• [WHAT TO WORK ON]
Repeat the lines below exactly as written, please, from the line with "lundi de 9h à 12h et de 14h à 17h" to the line with "ous pouvez venir", both lines included, and no others.
** Opening GIVEN RECORDS block **
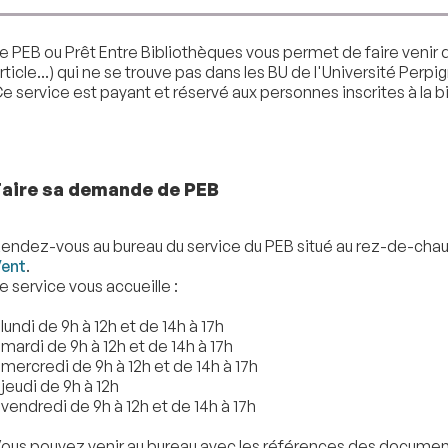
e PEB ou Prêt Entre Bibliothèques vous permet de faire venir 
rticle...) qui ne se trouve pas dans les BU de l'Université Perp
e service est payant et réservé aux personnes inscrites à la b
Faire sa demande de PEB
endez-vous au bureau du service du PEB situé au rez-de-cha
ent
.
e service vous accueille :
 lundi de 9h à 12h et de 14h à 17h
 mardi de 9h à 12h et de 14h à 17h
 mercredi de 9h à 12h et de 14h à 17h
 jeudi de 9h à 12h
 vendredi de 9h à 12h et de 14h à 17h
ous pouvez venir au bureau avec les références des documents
** Closing GIVEN RECORDS block **
** Opening GIVEN RECORDS block **
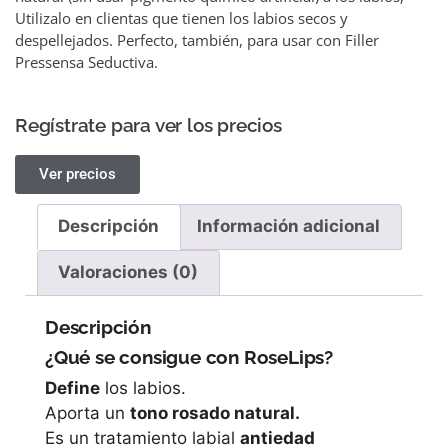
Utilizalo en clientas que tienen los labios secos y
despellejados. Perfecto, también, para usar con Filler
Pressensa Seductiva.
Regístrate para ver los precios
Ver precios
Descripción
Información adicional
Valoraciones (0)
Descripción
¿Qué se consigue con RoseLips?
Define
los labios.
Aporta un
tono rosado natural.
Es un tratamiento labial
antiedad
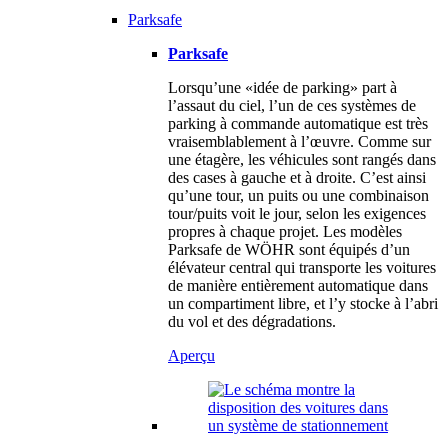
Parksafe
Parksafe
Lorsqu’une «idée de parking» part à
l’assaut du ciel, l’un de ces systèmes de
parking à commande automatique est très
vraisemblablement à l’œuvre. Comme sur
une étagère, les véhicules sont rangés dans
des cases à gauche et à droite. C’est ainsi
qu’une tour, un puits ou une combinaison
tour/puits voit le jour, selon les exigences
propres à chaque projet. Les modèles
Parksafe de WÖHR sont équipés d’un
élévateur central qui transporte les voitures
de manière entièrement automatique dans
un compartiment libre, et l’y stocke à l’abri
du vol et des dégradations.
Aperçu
** Closing GIVEN RECORDS block **
** Opening GIVEN RECORDS block **
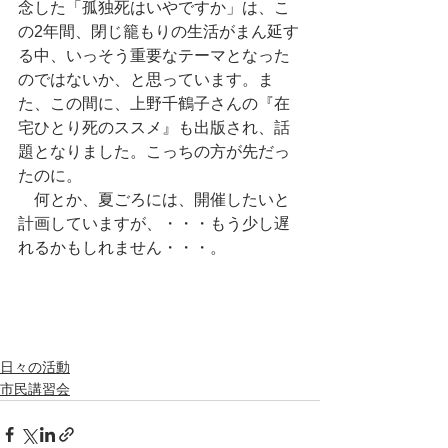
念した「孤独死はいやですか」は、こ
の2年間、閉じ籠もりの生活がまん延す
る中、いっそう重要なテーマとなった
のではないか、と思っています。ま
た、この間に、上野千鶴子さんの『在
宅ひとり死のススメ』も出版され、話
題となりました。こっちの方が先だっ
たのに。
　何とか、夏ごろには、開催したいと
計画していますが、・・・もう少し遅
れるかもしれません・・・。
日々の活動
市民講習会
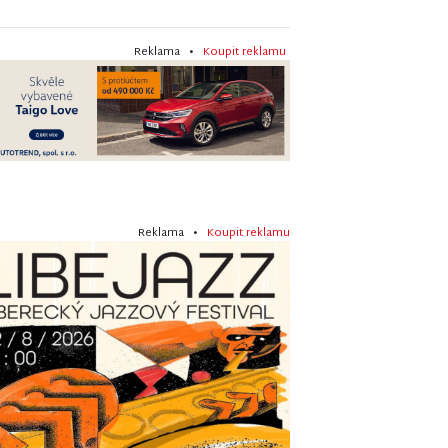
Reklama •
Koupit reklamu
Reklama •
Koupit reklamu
** Closing GIVEN RECORDS block **
• [EXERCISE SOLUTION]
 lundi de 9h à 12h et de 14h à 17h
 mardi de 9h à 12h et de 14h à 17h
 mercredi de 9h à 12h et de 14h à 17h
 jeudi de 9h à 12h
 vendredi de 9h à 12h et de 14h à 17h
ous pouvez venir au bureau avec les références des documents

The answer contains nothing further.